Gemma 4 Vision Encoder (27-layer ViT with 2D RoPE)
Standalone extraction of the vision encoder from Google's Gemma 4 31B multimodal model. This is a 569.6M parameter Vision Transformer with learned 2D positional embeddings, RoPE, QK-norms, and gated MLP — a significant upgrade from the SigLIP encoder used in Gemma 3.

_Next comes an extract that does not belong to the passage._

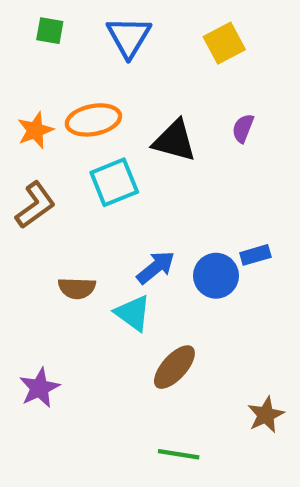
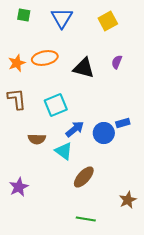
cyan square: (114, 182) -> (56, 105), moved
brown L-shape: (35, 205) -> (17, 99), turned -60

License: Apache 2.0 (inherited from Gemma 4 — no restrictions)
Architecture
| Property | Value |
|---|---|
| Total parameters | 569.6M |
| Architecture | ViT with 2D RoPE + learned positional embeddings |
| Hidden dimension | 1152 |
| Encoder layers | 27 |
| Attention heads | 16 (72 dim per head) |
| KV heads | 16 (full MHA, no GQA) |
| MLP | Gated (gate_proj + up_proj + down_proj) |
| MLP intermediate | 4304 |
| Activation | GELU (pytorch_tanh variant) |
| Normalization | RMSNorm (eps=1e-6) |
| Patch size | 16×16 |
| Pooling | 3×3 kernel (reduces token count by 9×) |
| Position embeddings | Learned 2D table (2, 10240, 1152) + RoPE (theta=100) |
| Q/K norms | Yes |
| Default output tokens | 280 |
| Configurable token budgets | 70, 140, 280, 560, 1120 |
| Input | Pre-patchified: (batch, num_patches, 768) where 768 = 3×16×16 |
| Output | (num_valid_tokens, 1152) after pooling + standardization |
What's New vs Gemma 3 (SigLIP)
| Gemma 3 Vision | Gemma 4 Vision (this model) | |
|---|---|---|
| Architecture | SigLIP (ViT-SO400M) | Custom ViT with 2D RoPE |
| Layers | 27 | 27 |
| Hidden dim | 1152 | 1152 |
| Position encoding | Learned 1D | Learned 2D + RoPE |
| Attention | Standard | QK-normed |
| MLP | Standard (fc1 + fc2) | Gated (gate + up + down) |
| Aspect ratio | Fixed square (896×896) | Variable aspect ratio |
| Token budget | Fixed 256 | Configurable (70–1120) |
| Pooling | 4×4 average | 3×3 |
Not Shared with E2B/E4B
Unlike the audio encoder (which is identical across E2B and E4B), the vision encoders differ:
| E2B/E4B | 31B (this extraction) | |
|---|---|---|
| Layers | 16 | 27 |
| Parameters | ~340M | 569.6M |
Usage
import torch
from transformers import Gemma4VisionModel, Gemma4ImageProcessor
from PIL import Image
# Load vision encoder directly from this repo
vision_model = Gemma4VisionModel.from_pretrained(
"rnagabh/gemma4-vision-encoder",
torch_dtype=torch.bfloat16,
)
vision_model.to("cuda")
vision_model.eval()
# Load image processor (saved in this repo)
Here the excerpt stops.